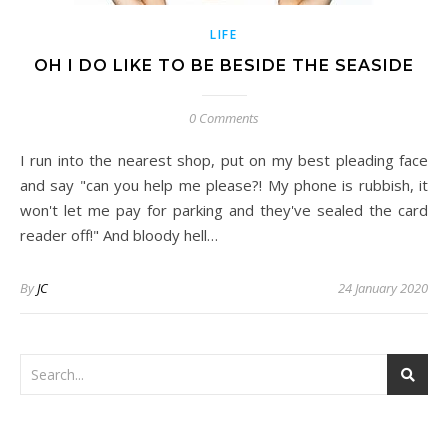
LIFE
OH I DO LIKE TO BE BESIDE THE SEASIDE
0 Comments
I run into the nearest shop, put on my best pleading face
and say "can you help me please?! My phone is rubbish, it
won't let me pay for parking and they've sealed the card
reader off!" And bloody hell…
By
JC
24 January 2020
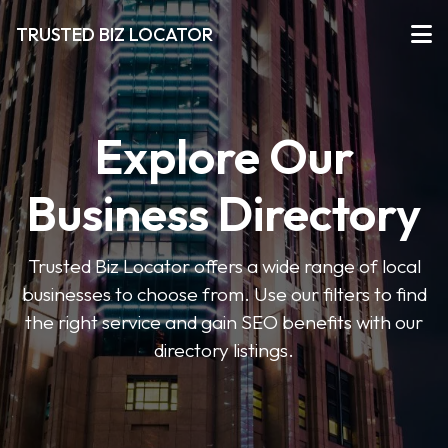
TRUSTED BIZ LOCATOR
Explore Our
Business Directory
Trusted Biz Locator offers a wide range of local
businesses to choose from. Use our filters to find
the right service and gain SEO benefits with our
directory listings.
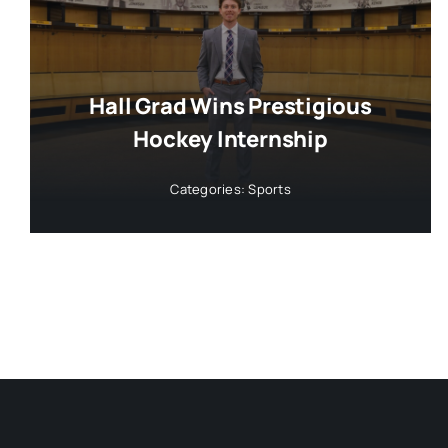
Hall Grad Wins Prestigious
Hockey Internship
Categories:
Sports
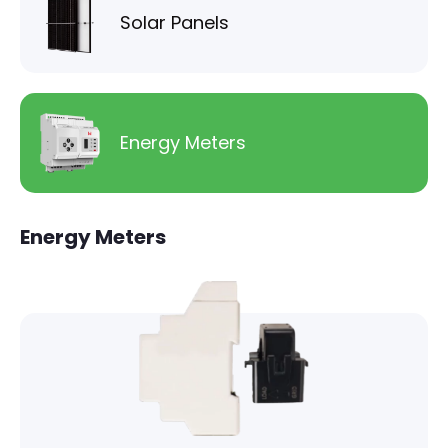
Solar Panels
Energy Meters
Energy Meters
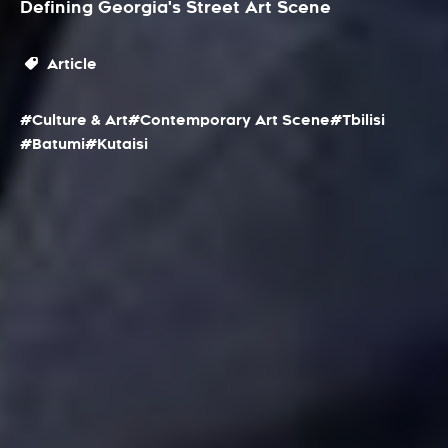
Defining Georgia's Street Art Scene
Article
#Culture & Art
#Contemporary Art Scene
#Tbilisi
#Batumi
#Kutaisi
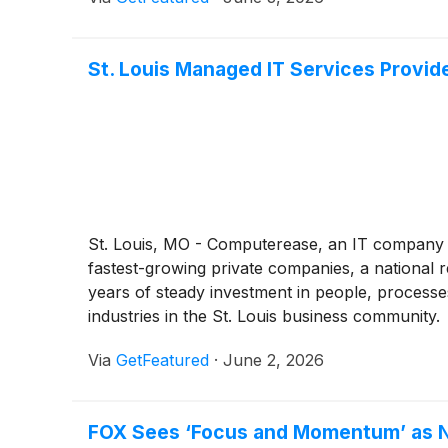
St. Louis Managed IT Services Provid
St. Louis, MO - Computerease, an IT company s
fastest-growing private companies, a national 
years of steady investment in people, processe
industries in the St. Louis business community.
Via
GetFeatured
·
June 2, 2026
FOX Sees ‘Focus and Momentum’ as N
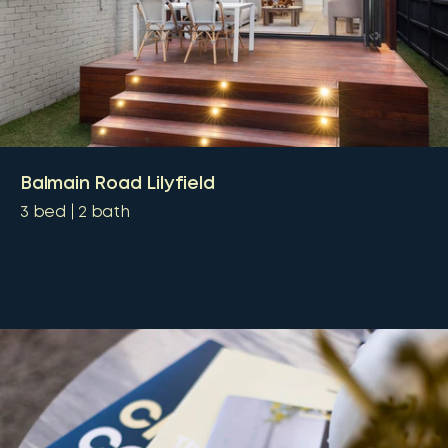
Balmain Road Lilyfield
3
bed
2
bath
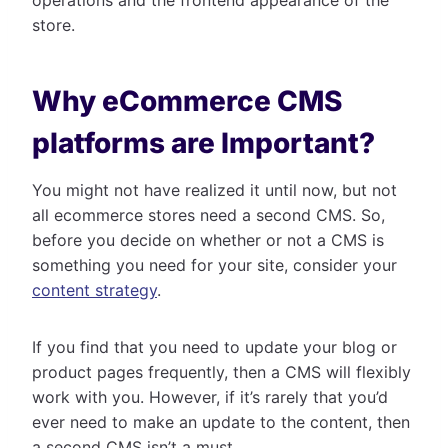
store.
Why eCommerce CMS
platforms are Important?
You might not have realized it until now, but not
all ecommerce stores need a second CMS. So,
before you decide on whether or not a CMS is
something you need for your site, consider your
content strategy
.
If you find that you need to update your blog or
product pages frequently, then a CMS will flexibly
work with you. However, if it’s rarely that you’d
ever need to make an update to the content, then
a second CMS isn’t a must.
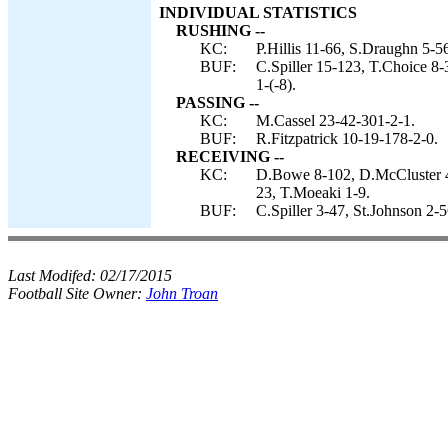
INDIVIDUAL STATISTICS
RUSHING --
KC:
P.Hillis 11-66, S.Draughn 5-56
BUF:
C.Spiller 15-123, T.Choice 8-
1-(-8).
PASSING --
KC:
M.Cassel 23-42-301-2-1.
BUF:
R.Fitzpatrick 10-19-178-2-0.
RECEIVING --
KC:
D.Bowe 8-102, D.McCluster 4-
23, T.Moeaki 1-9.
BUF:
C.Spiller 3-47, St.Johnson 2-
Last Modifed:
02/17/2015
Football Site Owner:
John Troan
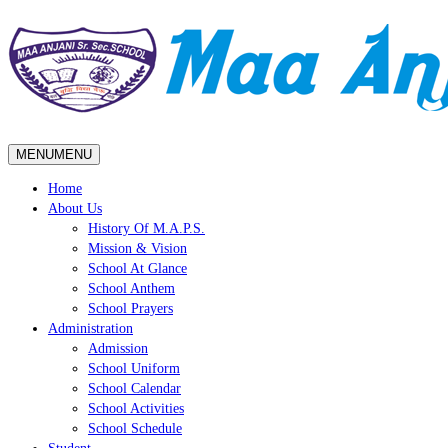
MENU
MENU
Home
About Us
History Of M.A.P.S.
Mission & Vision
School At Glance
School Anthem
School Prayers
Administration
Admission
School Uniform
School Calendar
School Activities
School Schedule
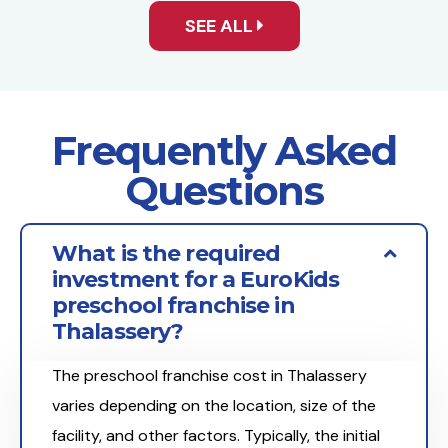
SEE ALL
Frequently Asked
Questions
What is the required
investment for a EuroKids
preschool franchise in
Thalassery?
The preschool franchise cost in Thalassery
varies depending on the location, size of the
facility, and other factors. Typically, the initial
□ □ □
#### Exercise goal:
Reprint the data verbatim, pictures excluded.

#### Task response:
LIFE
OH I DO LIKE TO BE BESIDE THE SEASIDE
0 Comments
I run into the nearest shop, put on my best pleading face
and say "can you help me please?! My phone is rubbish, it
won't let me pay for parking and they've sealed the card
reader off!" And bloody hell…
By
JC
24 January 2020
TRUSTED BIZ LOCATOR
Explore Our
Business Directory
Trusted Biz Locator offers a wide range of local
businesses to choose from. Use our filters to find
the right service and gain SEO benefits with our
directory listings.
Hall Grad Wins Prestigious
Hockey Internship
Categories:
Sports
Solar Panels
Energy Meters
Energy Meters
Defining Georgia's Street Art Scene
Article
#Culture & Art
#Contemporary Art Scene
#Tbilisi
#Batumi
#Kutaisi
St. Louis Managed IT Services Provid
St. Louis, MO - Computerease, an IT company s
fastest-growing private companies, a national 
years of steady investment in people, processe
industries in the St. Louis business community.
Via
GetFeatured
·
June 2, 2026
FOX Sees ‘Focus and Momentum’ as N
Balmain Road Lilyfield
3
bed
2
bath
store.
Why eCommerce CMS
platforms are Important?
You might not have realized it until now, but not
all ecommerce stores need a second CMS. So,
before you decide on whether or not a CMS is
something you need for your site, consider your
content strategy
.
If you find that you need to update your blog or
product pages frequently, then a CMS will flexibly
work with you. However, if it’s rarely that you’d
ever need to make an update to the content, then
a second CMS isn’t a must.
INDIVIDUAL STATISTICS
RUSHING --
KC:
P.Hillis 11-66, S.Draughn 5-56
BUF:
C.Spiller 15-123, T.Choice 8-
1-(-8).
PASSING --
KC:
M.Cassel 23-42-301-2-1.
BUF:
R.Fitzpatrick 10-19-178-2-0.
RECEIVING --
KC:
D.Bowe 8-102, D.McCluster 4-
23, T.Moeaki 1-9.
BUF:
C.Spiller 3-47, St.Johnson 2-
Last Modifed:
02/17/2015
Football Site Owner:
John Troan
MENU
MENU
Home
About Us
History Of M.A.P.S.
Mission & Vision
School At Glance
School Anthem
School Prayers
Administration
Admission
School Uniform
School Calendar
School Activities
School Schedule
SEE ALL
Frequently Asked
Questions
What is the required
investment for a EuroKids
preschool franchise in
Thalassery?
The preschool franchise cost in Thalassery
varies depending on the location, size of the
facility, and other factors. Typically, the initial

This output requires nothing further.